EXERCISE INPUT:
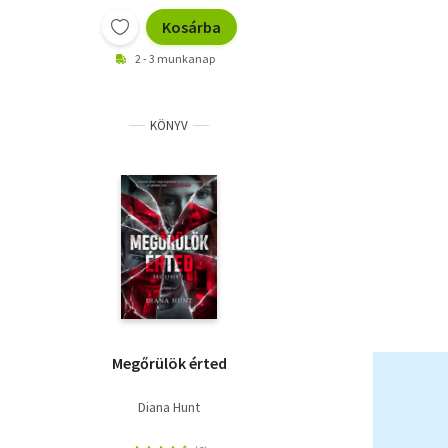
Kosárba
2 - 3 munkanap
KÖNYV
Megőrülök érted
Diana Hunt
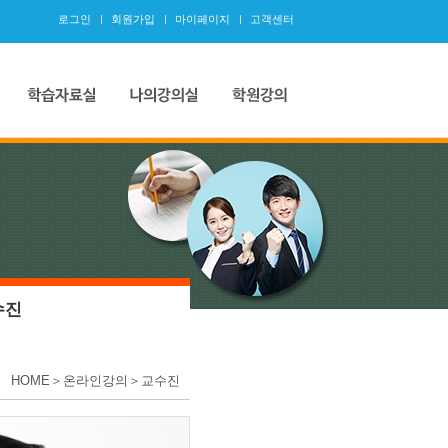
로그인
회원가입
마이페이지
고객센터
수진
HOME＞온라인강의＞교수진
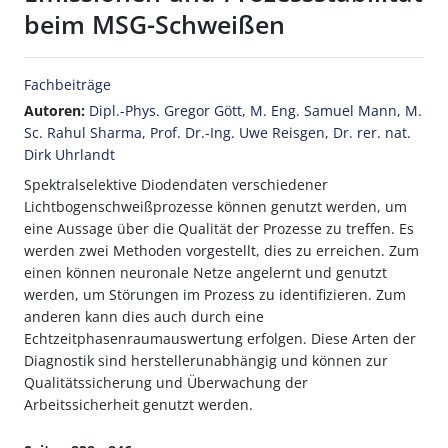
beim MSG-Schweißen
Fachbeiträge
Autoren:
Dipl.-Phys. Gregor Gött
,
M. Eng. Samuel Mann
,
M.
Sc. Rahul Sharma
,
Prof. Dr.-Ing. Uwe Reisgen
,
Dr. rer. nat.
Dirk Uhrlandt
Spektralselektive Diodendaten verschiedener
Lichtbogenschweißprozesse können genutzt werden, um
eine Aussage über die Qualität der Prozesse zu treffen. Es
werden zwei Methoden vorgestellt, dies zu erreichen. Zum
einen können neuronale Netze angelernt und genutzt
werden, um Störungen im Prozess zu identifizieren. Zum
anderen kann dies auch durch eine
Echtzeitphasenraumauswertung erfolgen. Diese Arten der
Diagnostik sind herstellerunabhängig und können zur
Qualitätssicherung und Überwachung der
Arbeitssicherheit genutzt werden.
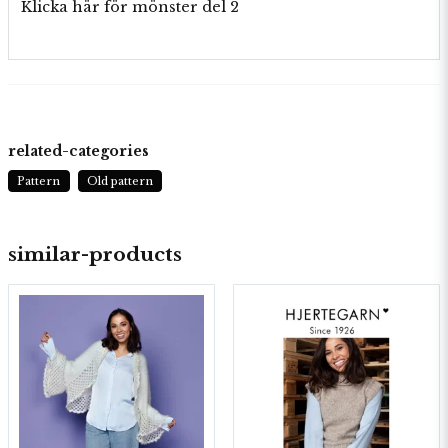
Klicka här för mönster del 2
related-categories
Pattern
Old pattern
similar-products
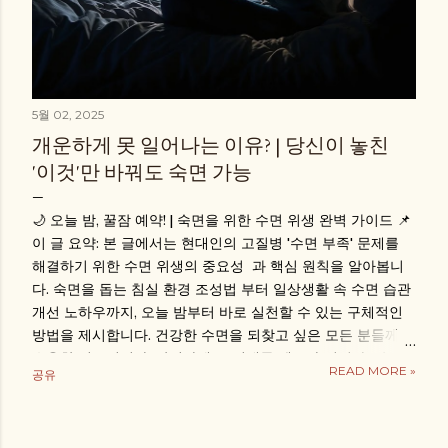
5월 02, 2025
개운하게 못 일어나는 이유? | 당신이 놓친
'이것'만 바꿔도 숙면 가능
🌙 오늘 밤, 꿀잠 예약! | 숙면을 위한 수면 위생 완벽 가이드 📌
이 글 요약: 본 글에서는 현대인의 고질병 '수면 부족' 문제를
해결하기 위한 수면 위생의 중요성 과 핵심 원칙을 알아봅니
다. 숙면을 돕는 침실 환경 조성법 부터 일상생활 속 수면 습관
개선 노하우까지, 오늘 밤부터 바로 실천할 수 있는 구체적인
방법을 제시합니다. 건강한 수면을 되찾고 싶은 모든 분들께
유용한 정보입니다. 안녕하세요! 서대문 젠스파 입니다. 밤에
READ MORE »
공유
침대에 누워도 잠이 오지 않거나, 자더라도 자주 깨서 아침에
개운하지 못한 경험, 혹시 있으신가요? 😥 잠 못 드는 밤이 반
복되면 다음 날 컨디션은 물론이고, 장기적으로 건강에도 적신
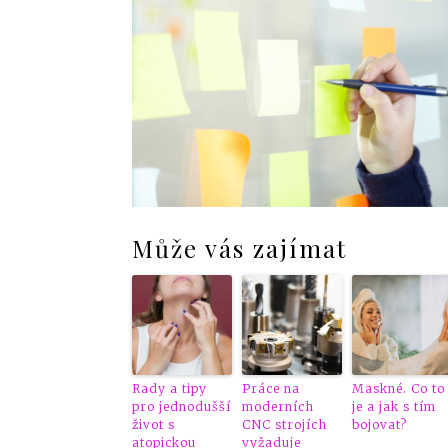
Může vás zajímat
Rady a tipy
Práce na
Maskné. Co to
pro jednodušší
moderních
je a jak s tím
život s
CNC strojích
bojovat?
atopickou
vyžaduje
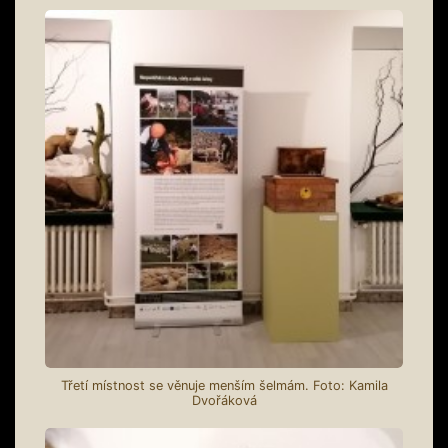
Třetí místnost se věnuje menším šelmám. Foto: Kamila
Dvořáková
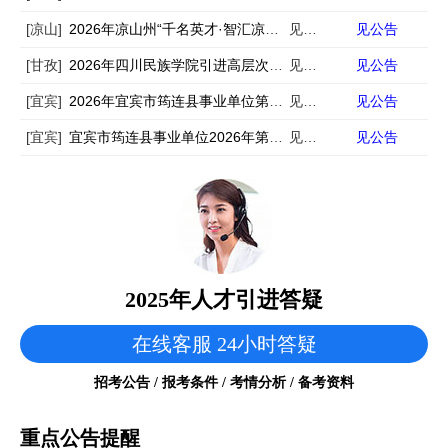
[凉山]
2026年凉山州“千名英才·智汇凉山”行动第一批引才505名公告
见公告
见公告
[甘孜]
2026年四川民族学院引进高层次人才70名公告
见公告
见公告
[宜宾]
2026年宜宾市筠连县事业单位第一次引进高层次人才50名公告
见公告
见公告
[宜宾]
宜宾市筠连县事业单位2026年第一次引进高层次人才公告
见公告
见公告
2025年人才引进答疑
在线客服 24小时答疑
招考公告 / 报考条件 / 考情分析 / 备考资料
重点公告提醒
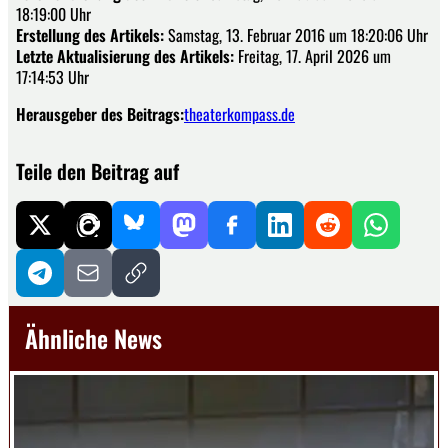
18:19:00 Uhr
Erstellung des Artikels:
Samstag, 13. Februar 2016 um 18:20:06 Uhr
Letzte Aktualisierung des Artikels:
Freitag, 17. April 2026 um
17:14:53 Uhr
Herausgeber des Beitrags:
theaterkompass.de
Teile den Beitrag auf
Ähnliche News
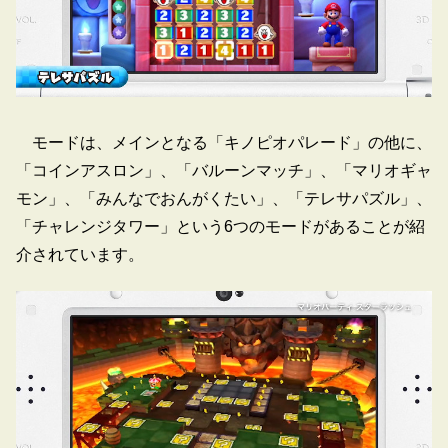
モードは、メインとなる「キノピオパレード」の他に、
「コインアスロン」、「バルーンマッチ」、「マリオギャ
モン」、「みんなでおんがくたい」、「テレサパズル」、
「チャレンジタワー」という6つのモードがあることが紹
介されています。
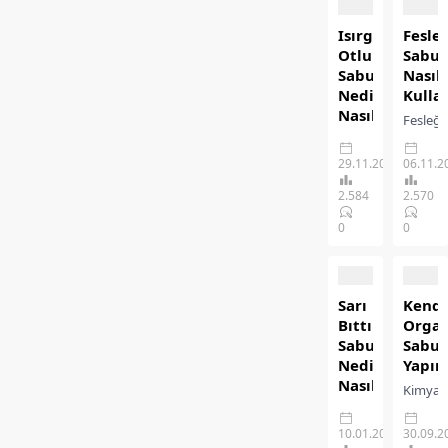
Isırgan
Fesle
Otlu
Sabu
Sabun
Nasıl
Nedir?
Kullan
Nasıl
Fesleğ
Kullanılır?
sabun
Isırgan
genel
29.11.2023
06.11.2
otlu
olarak
2.584
2.570
sabun,
cildi
ısırgan
yumuşa
0
0
otu
antioks
özünden
ile
yapılan
toksinl
doğal
arındır
Sarı
Kendi
içerikli
harika
Bıttım
Organ
ve
kokusu
Sabunu
Sabu
oldukça
sizi
Nedir?
Yapın
şifalı
şımart
Nasıl
Kimyas
bir
bir
Kullanılır?
içeren
üründür.
üründür
Sarı
ürünler
10.01.2023
30.09.2
Isırgan
Peki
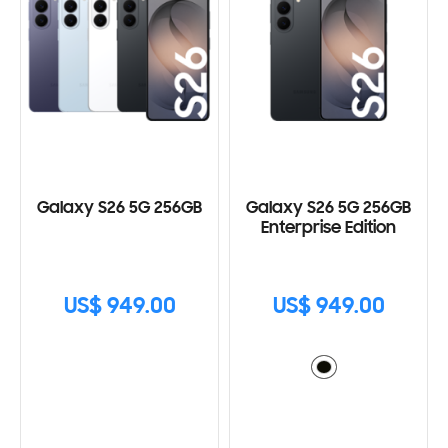
Galaxy S26 5G 256GB
Galaxy S26 5G 256GB
Enterprise Edition
US$ 949.00
US$ 949.00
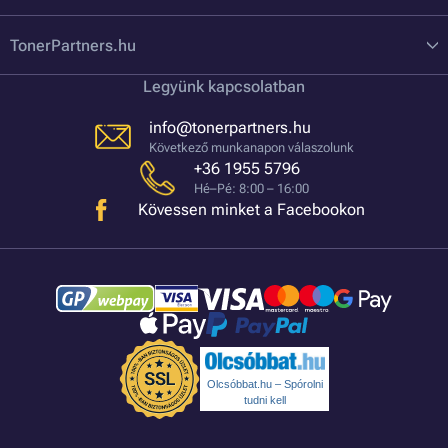
TonerPartners.hu
Legyünk kapcsolatban
info@tonerpartners.hu
Következő munkanapon válaszolunk
+36 1955 5796
Hé–Pé: 8:00 – 16:00
Kövessen minket a Facebookon
Olcsóbbat.hu – Spórolni
tudni kell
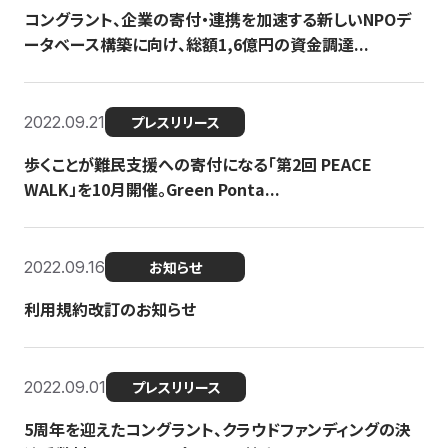
コングラント、企業の寄付・連携を加速する新しいNPOデ
ータベース構築に向け、総額1,6億円の資金調達...
2022.09.21
プレスリリース
歩くことが難民支援への寄付になる「第2回 PEACE
WALK」を10月開催。Green Ponta...
2022.09.16
お知らせ
利用規約改訂のお知らせ
2022.09.01
プレスリリース
5周年を迎えたコングラント、クラウドファンディングの決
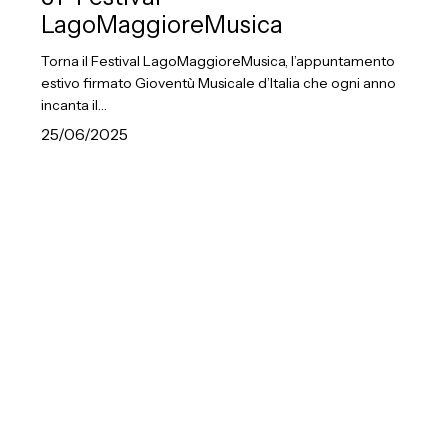
LagoMaggioreMusica
Torna il Festival LagoMaggioreMusica, l’appuntamento
estivo firmato Gioventù Musicale d’Italia che ogni anno
incanta il…
25/06/2025
Al
via
Rassegna
Musiche
di
Tonadico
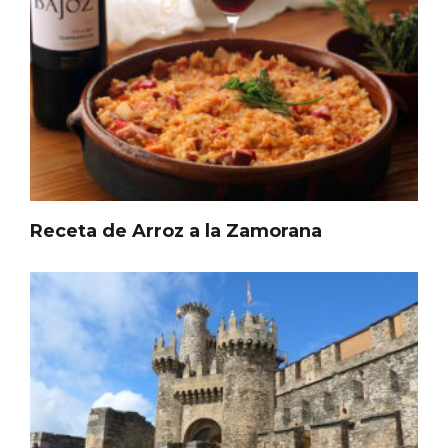
Receta de Arroz a la Zamorana
El árbol de Navidad de Fuenterrebollo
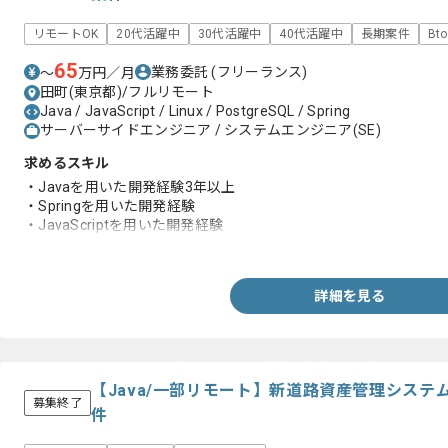
リモートOK
20代活躍中
30代活躍中
40代活躍中
長期案件
Bt
65
業務委託
(フリーランス)
〜
万円／月
田町(東京都)/フルリモート
Java / JavaScript / Linux / PostgreSQL / Spring
サーバーサイドエンジニア / システムエンジニア(SE)
求めるスキル
・Javaを用いた開発経験3年以上
・Springを用いた開発経験
・JavaScriptを用いた開発経験
・基本設計経験
詳細を見る
【Java/一部リモート】新道路資産管理シス
募集終了
件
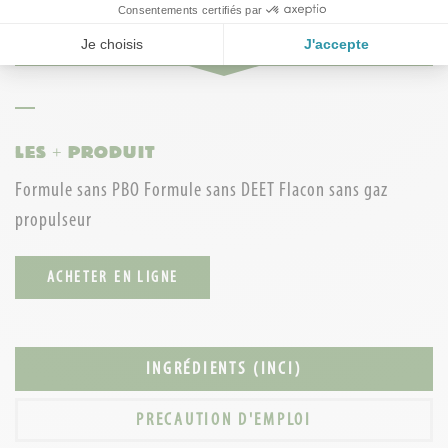
fourmis, les tiques et les mites.
Consentements certifiés par
Je choisis
J'accepte
ASTUCE
LES + PRODUIT
Formule sans PBO Formule sans DEET Flacon sans gaz
propulseur
ACHETER EN LIGNE
INGRÉDIENTS (INCI)
PRECAUTION D'EMPLOI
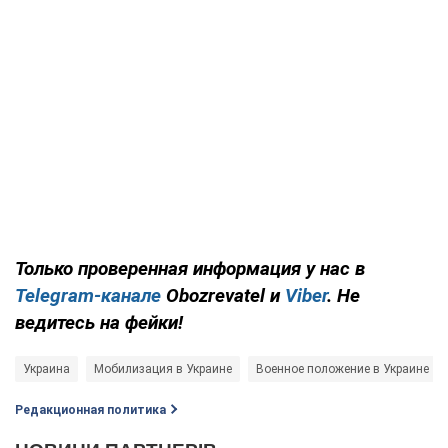
Только проверенная информация у нас в
Telegram-канале
Obozrevatel и
Viber
. Не
ведитесь на фейки!
Украина
Мобилизация в Украине
Военное положение в Украине
Редакционная политика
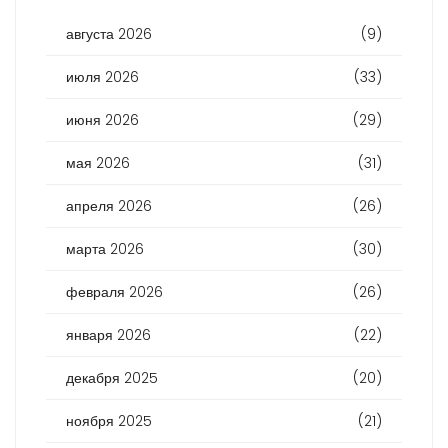
августа 2026
(9)
июля 2026
(33)
июня 2026
(29)
мая 2026
(31)
апреля 2026
(26)
марта 2026
(30)
февраля 2026
(26)
января 2026
(22)
декабря 2025
(20)
ноября 2025
(21)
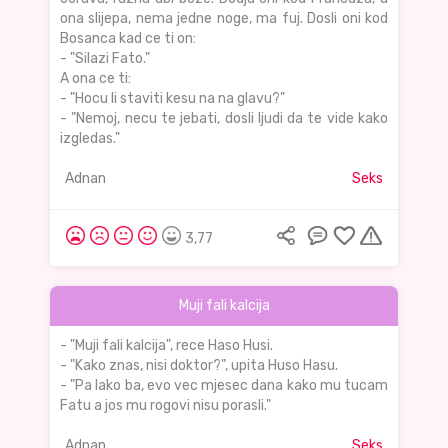
ona slijepa, nema jedne noge, ma fuj. Dosli oni kod
Bosanca kad ce ti on:
- "Silazi Fato."
A ona ce ti:
- "Hocu li staviti kesu na na glavu?"
- "Nemoj, necu te jebati, dosli ljudi da te vide kako
izgledas."
Adnan
Seks
3,77
Muji fali kalcija
- "Muji fali kalcija", rece Haso Husi.
- "Kako znas, nisi doktor?", upita Huso Hasu.
- "Pa lako ba, evo vec mjesec dana kako mu tucam
Fatu a jos mu rogovi nisu porasli."
Adnan
Seks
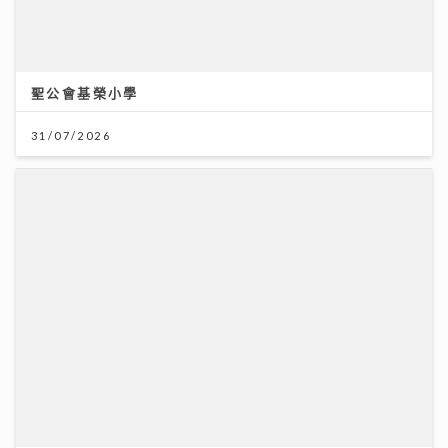
聖公會基榮小學
31/07/2026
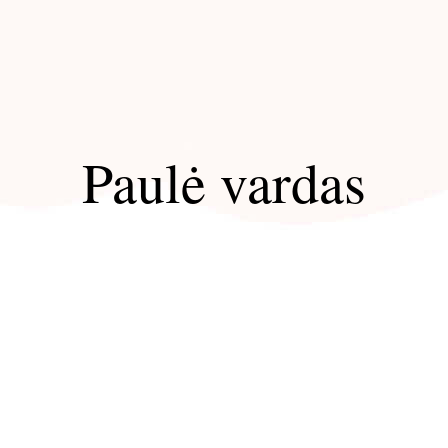
Paulė vardas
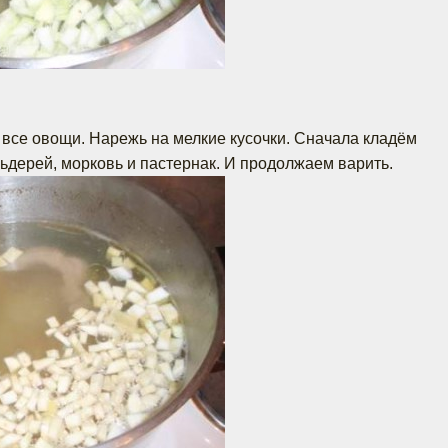
 все овощи. Нарежь на мелкие кусочки. Сначала кладём
льдерей, морковь и пастернак. И продолжаем варить.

WHAT YOU SHOULD DO:
Print the entries again exactly as they appear above. Do not print the pictures.

PROBLEM SOLUTION:
Kosárba
2 - 3 munkanap
KÖNYV
Megőrülök érted
Diana Hunt
로그인
회원가입
마이페이지
고객센터
수진
HOME＞온라인강의＞교수진
beim MSG-Schweißen
Fachbeiträge
Autoren:
Dipl.-Phys. Gregor Gött
,
M. Eng. Samuel Mann
,
M.
Sc. Rahul Sharma
,
Prof. Dr.-Ing. Uwe Reisgen
,
Dr. rer. nat.
Dirk Uhrlandt
Spektralselektive Diodendaten verschiedener
Lichtbogenschweißprozesse können genutzt werden, um
eine Aussage über die Qualität der Prozesse zu treffen. Es
werden zwei Methoden vorgestellt, dies zu erreichen. Zum
einen können neuronale Netze angelernt und genutzt
werden, um Störungen im Prozess zu identifizieren. Zum
anderen kann dies auch durch eine
Echtzeitphasenraumauswertung erfolgen. Diese Arten der
Diagnostik sind herstellerunabhängig und können zur
Qualitätssicherung und Überwachung der
Arbeitssicherheit genutzt werden.
Klicka här för mönster del 2
related-categories
Pattern
Old pattern
similar-products
5월 02, 2025
개운하게 못 일어나는 이유? | 당신이 놓친
'이것'만 바꿔도 숙면 가능
🌙 오늘 밤, 꿀잠 예약! | 숙면을 위한 수면 위생 완벽 가이드 📌
이 글 요약: 본 글에서는 현대인의 고질병 '수면 부족' 문제를
해결하기 위한 수면 위생의 중요성 과 핵심 원칙을 알아봅니
다. 숙면을 돕는 침실 환경 조성법 부터 일상생활 속 수면 습관
개선 노하우까지, 오늘 밤부터 바로 실천할 수 있는 구체적인
방법을 제시합니다. 건강한 수면을 되찾고 싶은 모든 분들께
유용한 정보입니다. 안녕하세요! 서대문 젠스파 입니다. 밤에
READ MORE »
공유
침대에 누워도 잠이 오지 않거나, 자더라도 자주 깨서 아침에
개운하지 못한 경험, 혹시 있으신가요? 😥 잠 못 드는 밤이 반
복되면 다음 날 컨디션은 물론이고, 장기적으로 건강에도 적신
Může vás zajímat
Rady a tipy
Práce na
Maskné. Co to
pro jednodušší
moderních
je a jak s tím
život s
CNC strojích
bojovat?
atopickou
vyžaduje
Třetí místnost se věnuje menším šelmám. Foto: Kamila
Dvořáková
[凉山]
2026年凉山州“千名英才·智汇凉山”行动第一批引才505名公告
见公告
见公告
[甘孜]
2026年四川民族学院引进高层次人才70名公告
见公告
见公告
[宜宾]
2026年宜宾市筠连县事业单位第一次引进高层次人才50名公告
见公告
见公告
[宜宾]
宜宾市筠连县事业单位2026年第一次引进高层次人才公告
见公告
见公告
2025年人才引进答疑
在线客服 24小时答疑
招考公告 / 报考条件 / 考情分析 / 备考资料
重点公告提醒
18:19:00 Uhr
Erstellung des Artikels:
Samstag, 13. Februar 2016 um 18:20:06 Uhr
Letzte Aktualisierung des Artikels:
Freitag, 17. April 2026 um
17:14:53 Uhr
Herausgeber des Beitrags:
theaterkompass.de
Teile den Beitrag auf
Ähnliche News
モードは、メインとなる「キノピオパレード」の他に、
「コインアスロン」、「バルーンマッチ」、「マリオギャ
モン」、「みんなでおんがくたい」、「テレサパズル」、
「チャレンジタワー」という6つのモードがあることが紹
介されています。
Isırgan
Fesle
Otlu
Sabu
Sabun
Nasıl
Nedir?
Kullan
Nasıl
Fesleğ
Kullanılır?
sabun
Isırgan
genel
29.11.2023
06.11.2
otlu
olarak
2.584
2.570
sabun,
cildi
ısırgan
yumuşa
0
0
otu
antioks
özünden
ile
yapılan
toksinl
doğal
arındır
Sarı
Kendi
içerikli
harika
Bıttım
Organ
ve
kokusu
Sabunu
Sabu
oldukça
sizi
Nedir?
Yapın
şifalı
şımart
Nasıl
Kimyas
bir
bir
Kullanılır?
içeren
üründür.
üründür
Sarı
ürünler
10.01.2023
30.09.2
Isırgan
Peki
Galaxy S26 5G 256GB
Galaxy S26 5G 256GB
Enterprise Edition
US$ 949.00
US$ 949.00
TonerPartners.hu
Legyünk kapcsolatban
info@tonerpartners.hu
Következő munkanapon válaszolunk
+36 1955 5796
Hé–Pé: 8:00 – 16:00
Kövessen minket a Facebookon
Olcsóbbat.hu – Spórolni
tudni kell
コングラント、企業の寄付・連携を加速する新しいNPOデ
ータベース構築に向け、総額1,6億円の資金調達...
2022.09.21
プレスリリース
歩くことが難民支援への寄付になる「第2回 PEACE
WALK」を10月開催。Green Ponta...
2022.09.16
お知らせ
利用規約改訂のお知らせ
2022.09.01
プレスリリース
5周年を迎えたコングラント、クラウドファンディングの決
LagoMaggioreMusica
Torna il Festival LagoMaggioreMusica, l’appuntamento
estivo firmato Gioventù Musicale d’Italia che ogni anno
incanta il…
25/06/2025
Al
via
Rassegna
Musiche
di
Tonadico
Receta de Arroz a la Zamorana
El árbol de Navidad de Fuenterrebollo
リモートOK
20代活躍中
30代活躍中
40代活躍中
長期案件
Bt
65
業務委託
(フリーランス)
〜
万円／月
田町(東京都)/フルリモート
Java / JavaScript / Linux / PostgreSQL / Spring
サーバーサイドエンジニア / システムエンジニア(SE)
求めるスキル
・Javaを用いた開発経験3年以上
・Springを用いた開発経験
・JavaScriptを用いた開発経験
・基本設計経験
詳細を見る
【Java/一部リモート】新道路資産管理シス
募集終了
件
fourmis, les tiques et les mites.
Consentements certifiés par
Je choisis
J'accepte
ASTUCE
LES + PRODUIT
Formule sans PBO Formule sans DEET Flacon sans gaz
propulseur
ACHETER EN LIGNE
INGRÉDIENTS (INCI)
PRECAUTION D'EMPLOI
Только проверенная информация у нас в
Telegram-канале
Obozrevatel и
Viber
. Не
ведитесь на фейки!
Украина
Мобилизация в Украине
Военное положение в Украине
Редакционная политика
августа 2026
(9)
июля 2026
(33)
июня 2026
(29)
мая 2026
(31)
апреля 2026
(26)
марта 2026
(30)
февраля 2026
(26)
января 2026
(22)
декабря 2025
(20)
ноября 2025
(21)
ona slijepa, nema jedne noge, ma fuj. Dosli oni kod
Bosanca kad ce ti on:
- "Silazi Fato."
A ona ce ti:
- "Hocu li staviti kesu na na glavu?"
- "Nemoj, necu te jebati, dosli ljudi da te vide kako
izgledas."
Adnan
Seks
3,77
Muji fali kalcija
- "Muji fali kalcija", rece Haso Husi.
- "Kako znas, nisi doktor?", upita Huso Hasu.
- "Pa lako ba, evo vec mjesec dana kako mu tucam
Fatu a jos mu rogovi nisu porasli."
Adnan
Seks
聖公會基榮小學
31/07/2026
Paulė vardas
 все овощи. Нарежь на мелкие кусочки. Сначала кладём
льдерей, морковь и пастернак. И продолжаем варить.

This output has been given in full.